Dozens of journalists in Sudan protested in Khartoum on Monday to demand an end to a crackdown on freedom of press amid the biggest challenge to Sudanese President Omar al-Bashir since he rose to power in a 1989 military coup.
Protesters have been on the streets since December 19. The protests began after bread prices surged which resulted in a lack of financial liquidity but developed into demonstrations against Bashir and his ruling National Congress Party (NCP).
Protesters today carried a large banner reading "Free Press or No Press" and marched on the main street in the Sudanese capital. Chanting "People's Voice Press".
Since the start of the wave of demonstrations, 90 journalists have been arrested, according to the network of Sudanese journalists, an anti-government group that organised a protest today. Most of them were released, the network said.

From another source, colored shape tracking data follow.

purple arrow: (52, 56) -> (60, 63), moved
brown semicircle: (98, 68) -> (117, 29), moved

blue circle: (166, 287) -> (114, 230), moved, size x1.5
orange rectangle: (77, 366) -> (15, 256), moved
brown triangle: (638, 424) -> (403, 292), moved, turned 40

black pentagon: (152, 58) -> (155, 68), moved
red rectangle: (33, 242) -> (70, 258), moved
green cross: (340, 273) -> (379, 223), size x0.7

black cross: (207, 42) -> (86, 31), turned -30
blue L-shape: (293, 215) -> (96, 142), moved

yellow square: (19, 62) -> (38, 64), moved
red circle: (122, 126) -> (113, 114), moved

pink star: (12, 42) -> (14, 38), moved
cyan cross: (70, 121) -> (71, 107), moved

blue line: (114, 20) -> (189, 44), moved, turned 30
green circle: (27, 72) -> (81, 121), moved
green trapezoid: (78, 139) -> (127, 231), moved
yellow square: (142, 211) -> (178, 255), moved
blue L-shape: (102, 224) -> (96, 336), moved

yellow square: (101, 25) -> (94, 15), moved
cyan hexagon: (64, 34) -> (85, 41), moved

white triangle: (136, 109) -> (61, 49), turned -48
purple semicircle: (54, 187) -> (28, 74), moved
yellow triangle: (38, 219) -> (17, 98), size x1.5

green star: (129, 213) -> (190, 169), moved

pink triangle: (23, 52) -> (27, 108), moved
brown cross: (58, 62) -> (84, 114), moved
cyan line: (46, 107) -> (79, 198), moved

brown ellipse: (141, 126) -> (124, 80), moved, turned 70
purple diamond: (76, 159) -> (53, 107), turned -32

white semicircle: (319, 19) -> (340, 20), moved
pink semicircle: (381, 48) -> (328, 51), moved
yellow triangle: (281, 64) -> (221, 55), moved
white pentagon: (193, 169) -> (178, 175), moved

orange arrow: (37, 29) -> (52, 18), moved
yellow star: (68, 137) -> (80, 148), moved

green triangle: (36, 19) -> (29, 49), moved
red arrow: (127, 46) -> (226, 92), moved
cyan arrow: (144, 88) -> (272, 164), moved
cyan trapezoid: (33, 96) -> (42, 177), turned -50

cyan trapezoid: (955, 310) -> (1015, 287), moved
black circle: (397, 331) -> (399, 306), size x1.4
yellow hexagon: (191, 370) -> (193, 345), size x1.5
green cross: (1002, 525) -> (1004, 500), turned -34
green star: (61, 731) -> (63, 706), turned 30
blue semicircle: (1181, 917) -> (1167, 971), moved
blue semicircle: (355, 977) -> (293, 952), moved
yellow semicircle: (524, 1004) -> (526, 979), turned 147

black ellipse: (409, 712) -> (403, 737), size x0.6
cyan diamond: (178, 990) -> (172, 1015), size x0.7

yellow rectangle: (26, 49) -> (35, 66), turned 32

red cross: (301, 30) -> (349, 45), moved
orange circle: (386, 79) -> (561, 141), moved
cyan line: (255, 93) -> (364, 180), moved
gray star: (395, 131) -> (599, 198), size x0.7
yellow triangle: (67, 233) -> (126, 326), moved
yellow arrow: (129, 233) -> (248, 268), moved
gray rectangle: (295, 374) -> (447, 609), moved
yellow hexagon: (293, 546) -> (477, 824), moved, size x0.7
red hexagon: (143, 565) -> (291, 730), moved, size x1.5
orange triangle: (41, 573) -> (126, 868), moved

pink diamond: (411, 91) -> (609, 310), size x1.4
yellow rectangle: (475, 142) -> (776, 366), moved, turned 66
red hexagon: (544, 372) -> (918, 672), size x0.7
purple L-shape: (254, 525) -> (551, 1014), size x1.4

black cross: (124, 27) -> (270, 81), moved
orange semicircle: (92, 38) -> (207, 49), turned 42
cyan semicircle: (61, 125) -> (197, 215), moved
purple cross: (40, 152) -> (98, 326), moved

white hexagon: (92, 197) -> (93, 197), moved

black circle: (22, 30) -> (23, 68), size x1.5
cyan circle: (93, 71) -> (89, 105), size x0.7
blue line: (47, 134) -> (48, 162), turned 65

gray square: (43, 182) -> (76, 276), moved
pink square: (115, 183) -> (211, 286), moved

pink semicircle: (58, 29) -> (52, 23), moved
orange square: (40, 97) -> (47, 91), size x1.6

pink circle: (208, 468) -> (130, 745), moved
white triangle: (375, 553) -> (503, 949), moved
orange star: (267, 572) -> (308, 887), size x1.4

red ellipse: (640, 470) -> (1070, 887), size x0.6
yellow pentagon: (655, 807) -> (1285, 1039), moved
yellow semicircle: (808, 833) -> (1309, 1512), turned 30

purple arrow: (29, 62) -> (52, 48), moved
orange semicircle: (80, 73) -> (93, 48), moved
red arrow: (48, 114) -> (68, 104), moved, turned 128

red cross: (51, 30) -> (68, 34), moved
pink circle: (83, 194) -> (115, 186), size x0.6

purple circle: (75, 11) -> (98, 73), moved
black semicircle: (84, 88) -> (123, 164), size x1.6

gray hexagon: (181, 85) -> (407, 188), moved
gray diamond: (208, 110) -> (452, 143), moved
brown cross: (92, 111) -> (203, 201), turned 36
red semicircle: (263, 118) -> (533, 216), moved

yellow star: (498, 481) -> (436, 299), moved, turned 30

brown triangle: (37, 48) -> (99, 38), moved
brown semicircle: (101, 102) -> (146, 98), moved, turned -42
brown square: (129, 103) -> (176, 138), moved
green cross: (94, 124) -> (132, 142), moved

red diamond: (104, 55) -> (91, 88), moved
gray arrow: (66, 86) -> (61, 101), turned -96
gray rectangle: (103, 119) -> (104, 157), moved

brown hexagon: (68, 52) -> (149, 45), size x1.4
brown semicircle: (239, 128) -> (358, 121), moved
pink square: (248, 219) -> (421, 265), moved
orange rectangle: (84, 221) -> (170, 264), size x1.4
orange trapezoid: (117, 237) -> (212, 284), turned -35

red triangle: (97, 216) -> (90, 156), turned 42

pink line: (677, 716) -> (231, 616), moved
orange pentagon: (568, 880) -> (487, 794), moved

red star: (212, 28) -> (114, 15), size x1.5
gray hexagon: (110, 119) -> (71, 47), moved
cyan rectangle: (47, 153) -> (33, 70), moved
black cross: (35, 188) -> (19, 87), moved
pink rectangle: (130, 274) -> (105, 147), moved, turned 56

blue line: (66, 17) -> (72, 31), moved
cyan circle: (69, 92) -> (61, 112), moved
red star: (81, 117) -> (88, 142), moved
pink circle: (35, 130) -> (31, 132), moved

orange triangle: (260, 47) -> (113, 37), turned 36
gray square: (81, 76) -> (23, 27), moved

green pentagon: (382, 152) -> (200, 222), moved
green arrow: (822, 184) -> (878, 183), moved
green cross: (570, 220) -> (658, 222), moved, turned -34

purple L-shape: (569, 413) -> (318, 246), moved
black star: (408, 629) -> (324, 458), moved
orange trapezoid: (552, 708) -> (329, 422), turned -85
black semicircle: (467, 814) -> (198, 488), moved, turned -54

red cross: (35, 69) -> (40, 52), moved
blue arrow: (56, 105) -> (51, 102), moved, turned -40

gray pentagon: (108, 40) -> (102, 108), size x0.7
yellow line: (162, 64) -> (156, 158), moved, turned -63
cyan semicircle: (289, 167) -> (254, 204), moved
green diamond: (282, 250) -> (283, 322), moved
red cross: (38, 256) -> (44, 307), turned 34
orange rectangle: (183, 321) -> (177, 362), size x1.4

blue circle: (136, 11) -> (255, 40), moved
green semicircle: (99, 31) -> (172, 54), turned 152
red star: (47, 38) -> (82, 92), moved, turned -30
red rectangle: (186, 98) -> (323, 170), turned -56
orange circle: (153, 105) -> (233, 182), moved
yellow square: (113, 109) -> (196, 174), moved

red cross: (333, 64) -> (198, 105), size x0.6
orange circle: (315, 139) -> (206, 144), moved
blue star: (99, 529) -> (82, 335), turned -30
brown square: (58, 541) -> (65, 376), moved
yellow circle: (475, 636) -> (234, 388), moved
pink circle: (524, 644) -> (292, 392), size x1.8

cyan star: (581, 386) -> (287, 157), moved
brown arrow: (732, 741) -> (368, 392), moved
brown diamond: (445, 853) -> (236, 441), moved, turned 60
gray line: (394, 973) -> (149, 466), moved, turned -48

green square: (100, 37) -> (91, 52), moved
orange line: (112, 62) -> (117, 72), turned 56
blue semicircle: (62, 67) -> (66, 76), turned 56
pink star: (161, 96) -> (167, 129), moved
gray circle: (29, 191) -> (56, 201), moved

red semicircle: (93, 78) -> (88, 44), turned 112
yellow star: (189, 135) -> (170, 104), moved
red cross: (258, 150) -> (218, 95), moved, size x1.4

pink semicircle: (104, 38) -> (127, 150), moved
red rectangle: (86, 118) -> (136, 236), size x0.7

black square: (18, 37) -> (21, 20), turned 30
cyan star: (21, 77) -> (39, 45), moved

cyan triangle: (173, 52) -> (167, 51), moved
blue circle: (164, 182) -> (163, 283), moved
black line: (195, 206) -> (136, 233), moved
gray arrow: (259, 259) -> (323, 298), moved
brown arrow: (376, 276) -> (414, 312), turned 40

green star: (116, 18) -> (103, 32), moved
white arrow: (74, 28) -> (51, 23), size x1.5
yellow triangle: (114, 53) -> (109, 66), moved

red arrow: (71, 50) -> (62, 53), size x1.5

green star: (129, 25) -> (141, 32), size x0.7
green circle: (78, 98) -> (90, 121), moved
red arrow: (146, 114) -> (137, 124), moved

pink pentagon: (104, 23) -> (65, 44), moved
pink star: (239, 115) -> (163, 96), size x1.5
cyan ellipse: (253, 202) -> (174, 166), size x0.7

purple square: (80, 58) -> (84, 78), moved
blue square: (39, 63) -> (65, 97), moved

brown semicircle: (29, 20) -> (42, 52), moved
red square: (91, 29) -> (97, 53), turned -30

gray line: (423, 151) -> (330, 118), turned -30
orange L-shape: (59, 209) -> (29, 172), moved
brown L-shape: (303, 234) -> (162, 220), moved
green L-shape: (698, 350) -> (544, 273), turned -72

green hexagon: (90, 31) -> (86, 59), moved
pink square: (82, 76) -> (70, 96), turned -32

CPJ says the number of arrests has been unprecedented but it is impossible to give a precise figure because the authorities arrest journalists and then release them with more than one journalist.
The Committee to Protect Journalists also said Sudanese authorities tried to censor news coverage of protests and blocked widespread social networking sites.
Sudan's information ministry told Reuters the press freedom situation in Sudan was good.
"There are newspapers of opposition parties issued in Khartoum and the freedom to demonstrate is guaranteed by the constitution and the law," said Information Minister Hassan Ismail. "There is no political crisis in Sudan, but there is an economic crisis," he said.
Al-Bashir dissolved the central government last month, appointed security officials to replace state governors, expanded police powers and banned unauthorised protests. But this did not prevent the protesters from taking to the streets.